7. A little prayer for your future spouse doesn’t hurt. A good wife, or husband, can make your home so heavenly and life so much more enjoyable. Believe me; I am speaking from my personal experience.

8. Be yourself all the time, but before you can truly be yourself before men, you need to spend time cultivating yourself by putting all the goodies into your own life in private. Keep your body in good shape by exercise and your spirit in top form by practicing godliness and charity. Nothing hurts your self-esteem more than filth in languages and actions. Not many people will like you if you loathe yourself.

9. Outward appearance is overrated. The ones who choose future mates on the bases of physical beauty should be avoided at all cost. You need to choose someone who will become more and more beautiful, or handsome, as years go be, not the opposite.
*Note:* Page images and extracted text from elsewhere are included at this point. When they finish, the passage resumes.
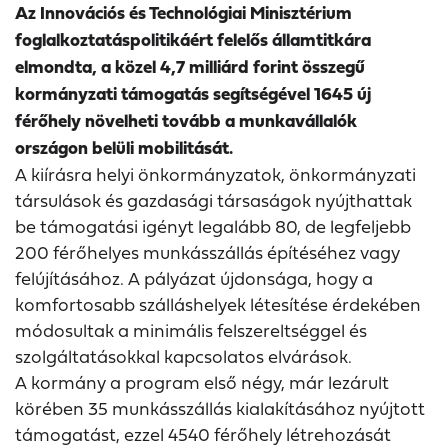
Az Innovációs és Technológiai Minisztérium
foglalkoztatáspolitikáért felelős államtitkára
elmondta, a közel 4,7 milliárd forint összegű
kormányzati támogatás segítségével 1645 új
férőhely növelheti tovább a munkavállalók
országon belüli mobilitását.
A kiírásra helyi önkormányzatok, önkormányzati
társulások és gazdasági társaságok nyújthattak
be támogatási igényt legalább 80, de legfeljebb
200 férőhelyes munkásszállás építéséhez vagy
felújításához. A pályázat újdonsága, hogy a
komfortosabb szálláshelyek létesítése érdekében
módosultak a minimális felszereltséggel és
szolgáltatásokkal kapcsolatos elvárások.
A kormány a program első négy, már lezárult
körében 35 munkásszállás kialakításához nyújtott
támogatást, ezzel 4540 férőhely létrehozását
Well, this piece somehow turned out to be more didactical than I had expected and is loaded with cliché. A preacher can’t really hide himself behind the skin of a guru. My apology and a backbreaking Japanese bow. Ouch!

7 comments:

Anonymous said...

I'm confused. Should I wait for the right one to come along, or should I actively pursue them by showing up at church singles events and Aggie happy hours? Help me Guru!!

Aggie said...

But I love outward appearance. God made woman curvy and babe-like for a purpose, right?

Anonymous said...

hmm comment deleted. I never thought this blog would deteriorate into gestapo style scare tactics.

Aggie said...

the guru is really leaving me hanging here

Anonymous said...

I may hate myself, but it has nothing to do with me being filthy!!!

the count said...

the count read point #3 right when he needed to hear it most

Anonymous said...

Beauty is in the eye of the beholder, therefore there is no universal standard of judging what beauty is. Obviously there are objective criteria for judging espoused by some people, but they are fleeting and unreliable at best. For instance, I am not considered good-looking as a Chinese by any stretch of the imagination, but my wife doesn’t seem to agree with most of my countrymen’s judgment and deemed me good-looking enough for her. Come on, Justin, give it ten years or so, and gravity will do its damage, all the curves will be sagging and the firm will turn flabby. What will you do then? Divorce? Make sure you choose someone who will become more and more beautiful (not curvier, mind you) as the years go by. True beauty is inside-out, not outside in. The guru is quite sure that he is right on this.